There are so many questions and answers are conflicting. Fortunately science marches on under the not so constant eye of peer review. Unfortunately many of us will be dead before the answers are confirmed, and even then there will be more questions.
Food Groups
We are told that a balanced diet consists of eating suitable proportions of foods from all the food groups.
Is the concept of “balanced” even valid? The myth of a balanced diet is a worthy objective if anybody really knew what it pretends to be.
And how many food groups? Four? Seven? Or just the official five found on government web sites? Forget about the food group deception. Each group represents an industry sector that is trying to sell you, the consumer, a product that may or may not be good for you. You alone can decide what to stuff into your mouth in the frequently mistaken notion that it will help you thrive as a living organism among the many that inhabit the earth.
https://www.myplate.gov/eat-healthy/food-group-gallery (USDA)
https://www.eatforhealth.gov.au/food-essentials/five-food-groups (AUSTRALIA)
An Emerging Strategy
Admittedly it is difficult to get good nutrition if one blindly relies on the offerings of the modern industrial food industry. Food that automatically tastes good to an American teenager may be the food to avoid. Consider that too much of the wrong food is toxic. Wrong foods include sugar and seed oils.
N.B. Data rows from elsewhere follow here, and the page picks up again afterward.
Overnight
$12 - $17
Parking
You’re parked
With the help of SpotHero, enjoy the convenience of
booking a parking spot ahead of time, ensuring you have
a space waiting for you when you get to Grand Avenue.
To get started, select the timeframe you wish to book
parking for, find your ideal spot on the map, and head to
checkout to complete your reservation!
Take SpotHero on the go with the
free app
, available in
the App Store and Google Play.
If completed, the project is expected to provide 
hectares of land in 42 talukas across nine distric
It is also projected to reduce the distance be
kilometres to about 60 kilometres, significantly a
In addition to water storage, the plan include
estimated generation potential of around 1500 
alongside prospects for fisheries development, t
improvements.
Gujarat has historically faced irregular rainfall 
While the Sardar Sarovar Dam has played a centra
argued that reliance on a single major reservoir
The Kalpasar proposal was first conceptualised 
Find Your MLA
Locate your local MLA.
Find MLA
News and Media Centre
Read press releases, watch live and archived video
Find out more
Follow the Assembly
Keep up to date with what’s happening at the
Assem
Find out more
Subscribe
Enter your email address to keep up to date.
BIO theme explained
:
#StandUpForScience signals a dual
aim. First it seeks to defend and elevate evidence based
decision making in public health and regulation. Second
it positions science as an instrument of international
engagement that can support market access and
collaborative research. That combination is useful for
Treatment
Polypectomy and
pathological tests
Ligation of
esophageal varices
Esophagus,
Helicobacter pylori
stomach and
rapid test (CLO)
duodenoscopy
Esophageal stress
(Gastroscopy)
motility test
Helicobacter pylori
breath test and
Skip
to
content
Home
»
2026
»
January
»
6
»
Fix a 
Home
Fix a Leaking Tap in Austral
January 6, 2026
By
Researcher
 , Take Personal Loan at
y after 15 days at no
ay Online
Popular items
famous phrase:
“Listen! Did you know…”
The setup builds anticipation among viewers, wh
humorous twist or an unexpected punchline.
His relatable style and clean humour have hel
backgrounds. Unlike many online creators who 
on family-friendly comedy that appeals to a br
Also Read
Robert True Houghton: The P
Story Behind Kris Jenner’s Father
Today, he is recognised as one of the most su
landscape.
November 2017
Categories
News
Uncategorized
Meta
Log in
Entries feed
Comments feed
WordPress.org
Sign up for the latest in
Correct foods include almost all kinds of vegetables. Potatoes are not a vegetable and what questionable nutrition they have from being grown on depleted soil heavily fertilized with nitrogen is destroyed by making them into french fries.
The rest of what foods are good or bad is constantly subject to the low fat, high fat, keto, vegan controversy. Here are a few suggestions that seem to help a lot of people with widely varying metabolic and nutritional issues:
- Avoid sugar
- Limit fat from seed oils: they are not vegetable oils.
- Stay well hydrated.
- Forget the 3 square meals per day paradigm. Eat an appropriate amount a few hours after waking up and a second 4 or 5 hours before sleeping
- Discover what you can eat to keep your blood glucose levels normal. A1C is a blood test to measure glucose over time. It should be below 5.7%.
- Supplements are OK if you know what you are doing, otherwise they ar easy to use to excess. Vitamin D3, K2, zinc and magnesium are important for immune function. People who look at their blue screens all day and don’t go into sunlight might be deficient.
Read about epigenetics and the controversy about Neu5Gc to help you decide about eating meat and how much.
Otherwise stop obsessing about food. Realistically food has become entertainment and comfort for most Americans. Pay attention to other aspects of the reality of human existence on a planet most of us take for granted.